He came up with his design for a solar-concentrating panel in 1975 and built a prototype in 1978. He still has it.
“I’ve carried it around for 30 years and nine houses in five states,” he says. “So, I just have to thank my wife for her patience and perseverance.”
She must like him a lot. “Some of our first dates were actually assembling some of the solar panels,” he says. “Who says engineers aren’t romantic?”
The prototype “was the same design, the same configuration we have now,” Lowstuter says, with some modifications along the way to make the panels more rugged and durable.
Ready to actively sell the product
Although he came up with the idea 35 years ago, Lowstuter says he got serious about developing the product about four years ago.

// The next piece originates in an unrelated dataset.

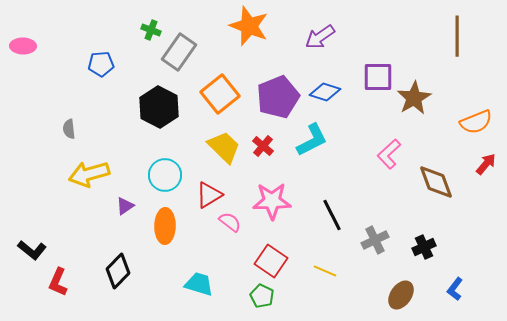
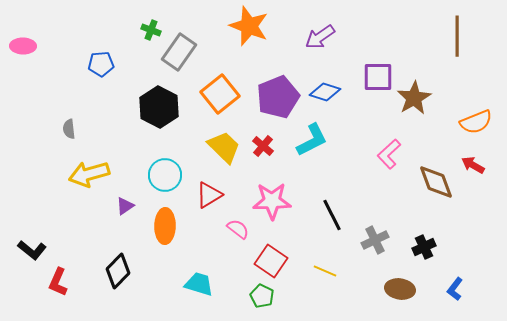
red arrow: moved 13 px left, 1 px down; rotated 100 degrees counterclockwise
pink semicircle: moved 8 px right, 7 px down
brown ellipse: moved 1 px left, 6 px up; rotated 64 degrees clockwise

SunTrac’s ready to actively start selling, he says, “because I’m now really comfortable with the ruggedness, reliability and long-term viability of the product.” For example, a panel installed at Lowstuter’s house came through a one-inch hail storm “perfectly fine.” The same storm damaged the roof of his house and several cars and destroyed his garden. The panels are rated for a 30-year life, he says.
Another reason SunTrac is ready to begin selling its product, Lowstuter says, is the Cleantech Open – a business competition designed to help clean tech startup companies develop the business and marketing expertise they need to become successful.
“I entered the Cleantech Open because I’m an engineer, I’m a tinkerer, and I don’t have the skillsets from the standpoint of doing business planning, marketing and the sales piece of this,” he says.
The Cleantech Open was “a tremendous learning opportunity to be able to help us advance by several years in terms of our business acumen and our presentations and the quality of knowing the market, knowing how to get to the market, knowing how to go into the market and tell the story about why people should be interested in our product and our company,” he says. “It was an immense help.”
Elegant in its simplicity
SunTrac’s product is elegant in its simplicity.
Remember using a magnifying glass to concentrate sunlight to start a fire when you were a kid? SunTrac uses the same principal, except it uses parabola-shaped curved polished aluminum mirrors to focus sunlight on black copper tubes filled with liquid. The liquid, typically a propylene glycol solution, is then used to heat water for commercial and industrial use.
The heart of the SunTrac solar panel is a rectangular manifold – two one-inch metal pipes joined together with six half-inch copper tubes with a special black paint to absorb heat. The manifold serves as a frame that provides the panel’s shape and as a mounting mechanism for the mirrors. And the pipes and copper tubes carry the liquid heated by the mirrors.
The whole thing is enclosed in a metal case with a five-millimeter (3/16”) tempered glass front to protect the mirrors from the elements.
To maximize the amount of sunlight converted to heat, a small 12-volt DC brushless electric motor activated by a pair of light sensors moves the mirrors to track the sun as it moves across the sky. The motor is mounted on the outside of the case for easy replacement.
The panels are up to 76 percent energy efficient – they convert up to 76 percent of the solar energy hitting them into heat. That’s significantly better than evacuated glass tubes, the main competing technology. The average efficiency of the top 15 evacuated tubes on the market is 59 percent, according to a comparison on SunTrac’s website.
As an engineer with extensive manufacturing experience, Lowstuter also has simplified the manufacturing process.
“There’s only about two hours of work in (building) each panel,” Lowstuter says. “We can build probably 25 to 30 a day with a staff of 10 people and five work stations. So, we’re able to rapidly ramp up in terms of being able to meet any anticipated production requirements.”
“The entire panel is designed to be assembled really with two tools,” Lowstuter says. “One is a Number 8 hex head wrench and the other is a Number 10 hex head wrench. There are only two bolt sizes in this entire assembly.”
One SunTrac panel can deliver the same amount of energy (when converted to BTUs) as ten 205-watt photovoltaic panels, Lowstuter says. Up to eight panels can be connected for added heating capacity.